Za drugą część twojego pytania o stałość tych efektów; towary mogą najwyraźniej zmieniać się między stanem normalnym / gorszym. Jeśli więc zrobimy to, co zwykle robimy na zajęciach z ekonomii i narysujemy krzywe popytu i krzywe obojętności jako linie proste, to tak się stanie.

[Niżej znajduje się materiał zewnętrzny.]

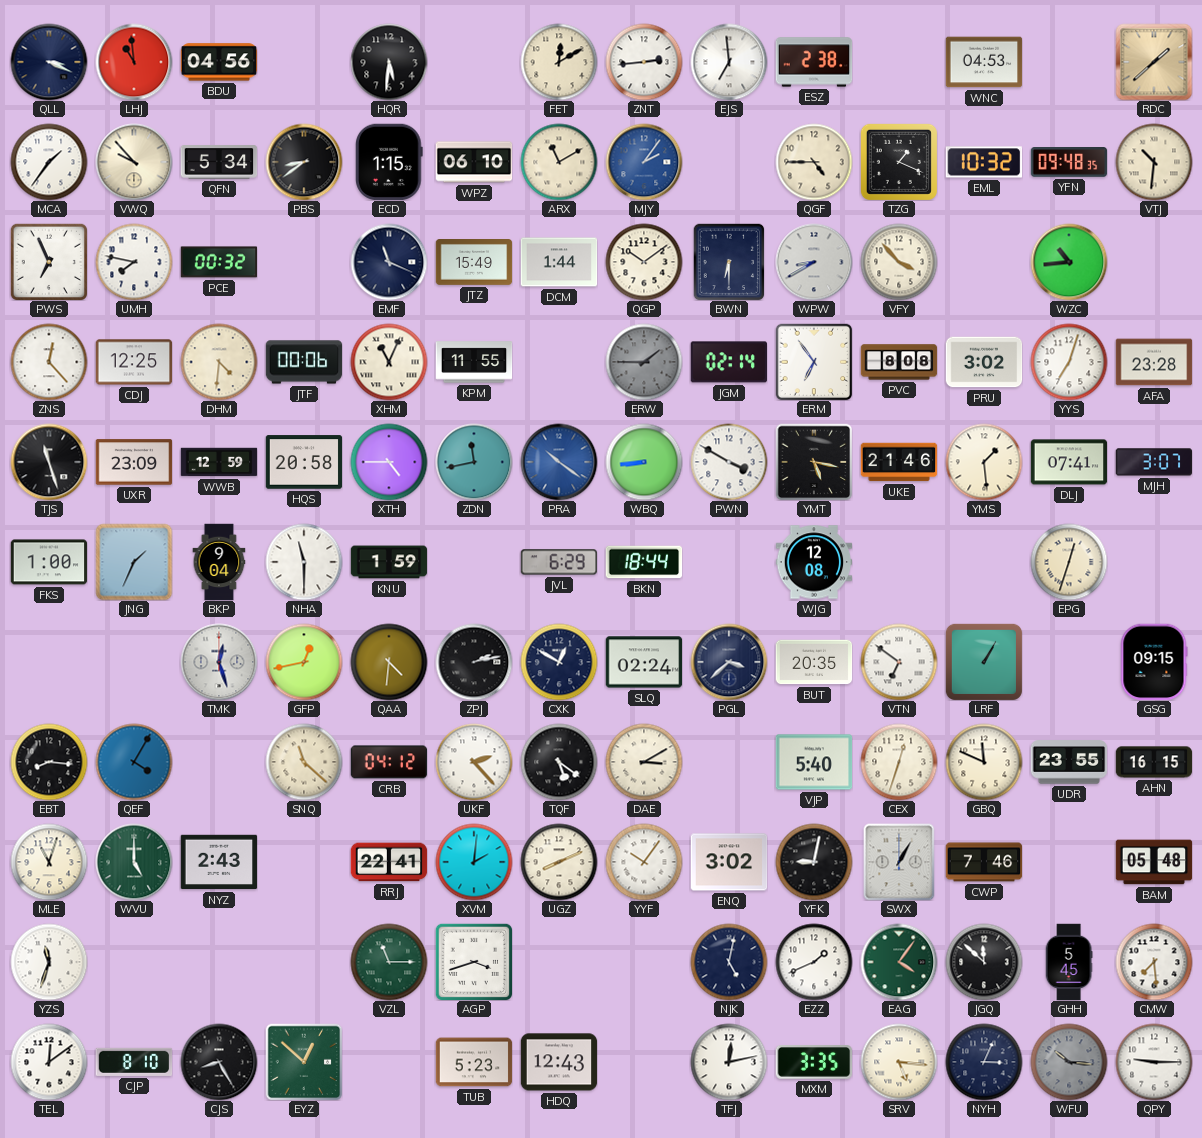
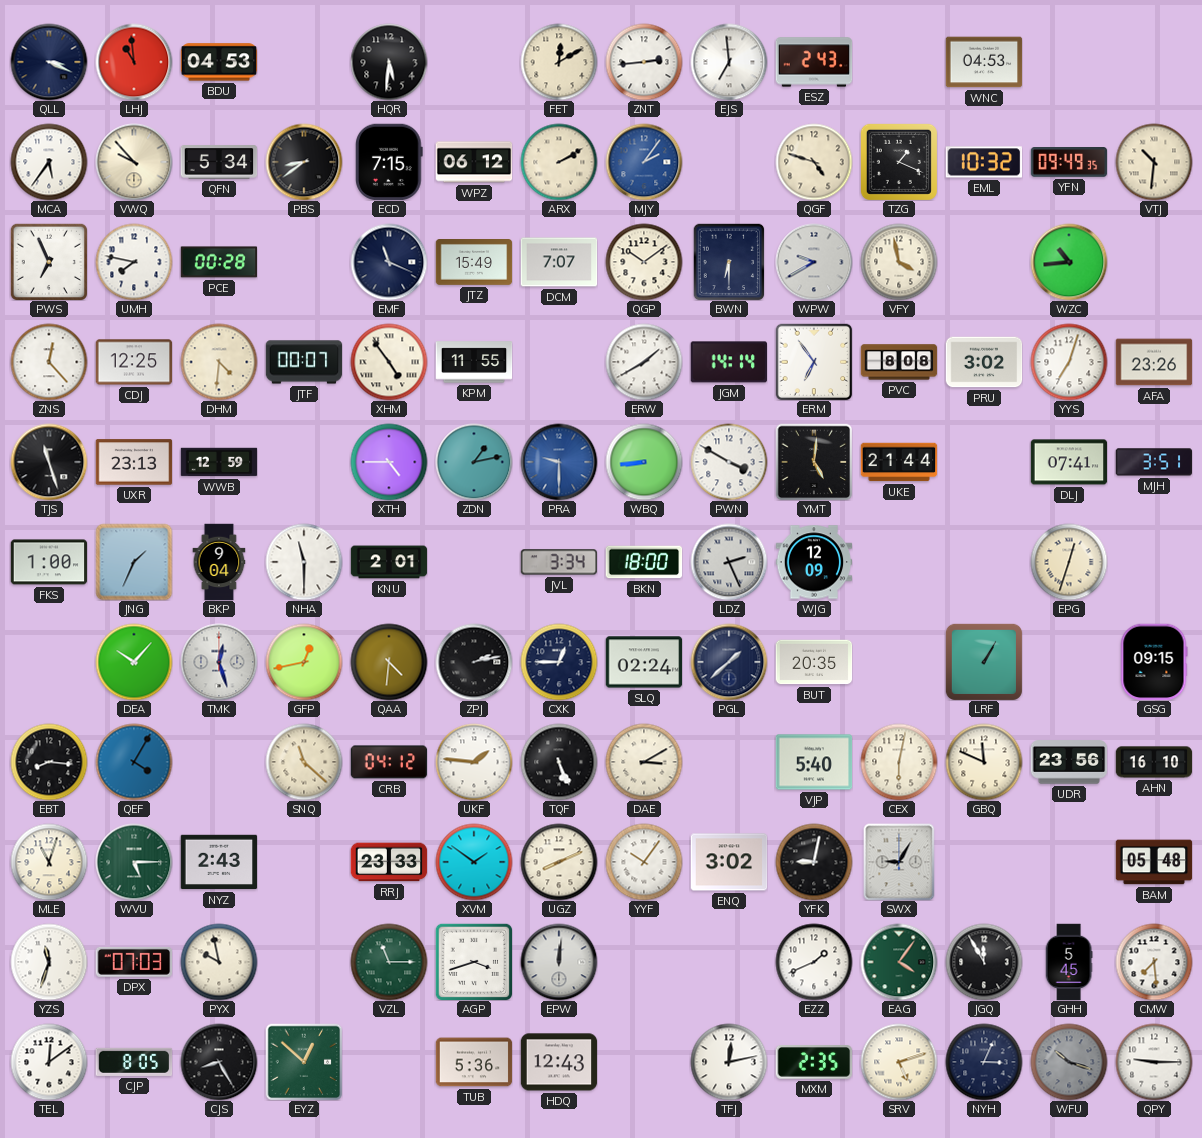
BDU: 04:56 -> 04:53
ESZ: 2:38 -> 2:43
RDC: 1:38 -> none
MCA: 1:36 -> 5:36
ECD: 1:15 -> 7:15
WPZ: 06:10 -> 06:12
ARX: 11:10 -> 2:10
QGF: 4:45 -> 4:48
YFN: 09:48 -> 09:49
PCE: 00:32 -> 00:28
DCM: 1:44 -> 7:07
WPW: 8:40 -> 9:40
VFY: 3:53 -> 3:58
JTF: 00:06 -> 00:07
XHM: 11:04 -> 4:54
ERW: 1:45 -> 1:40
ERW dial: grey -> white
JGM: 02:14 -> 14:14
AFA: 23:28 -> 23:26
UXR: 23:09 -> 23:13
HQS: 20:58 -> none
ZDN: 11:43 -> 1:13
PRA: 10:21 -> 9:30
YMT: 5:17 -> 5:01
UKE: 21:46 -> 21:44
YMS: 1:29 -> none
MJH: 3:07 -> 3:51
KNU: 1:59 -> 2:01
JVL: 6:29 -> 3:34
BKN: 18:44 -> 18:00
LDZ: none -> 2:26
WJG: 12:08 -> 12:09
DEA: none -> 10:07
CXK: 12:50 -> 12:45
PGL: 3:38 -> 1:38
VTN: 6:51 -> none
UKF: 2:23 -> 1:46
TQF: 5:21 -> 5:26
CEX: 12:33 -> 6:02
UDR: 23:55 -> 23:56
AHN: 16:15 -> 16:10
WVU: 5:00 -> 5:15
RRJ: 22:41 -> 23:33
XVM: 2:01 -> 1:51
SWX: 1:05 -> 9:05
CWP: 7:46 -> none
DPX: none -> 07:03
PYX: none -> 9:58
EPW: none -> 12:01
NJK: 5:02 -> none
JGQ: 11:52 -> 11:55
CJP: 8:10 -> 8:05
TUB: 5:23 -> 5:36
MXM: 3:35 -> 2:35
SRV: 5:16 -> 5:12
WFU: 10:16 -> 10:18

Ale w rzeczywistości wiemy, że krzywe popytu nie są niezmiennymi, liniami prostymi, ale mogą (a) zakrzywiać się i (b) zmieniać pod zmiennymi egzogenicznymi. Pomyśl o przykładzie bańki aktywów. Przez jakiś czas zasób może wyglądać jak towar Giffen: cena rośnie, ludzie domagają się więcej, gdy wskakują na modę. Nagle bańka pęka, a ten zasób zostaje „zdegradowany” do bycia normalnym dobrem (tak jak dochód każdego maleje ... ups!)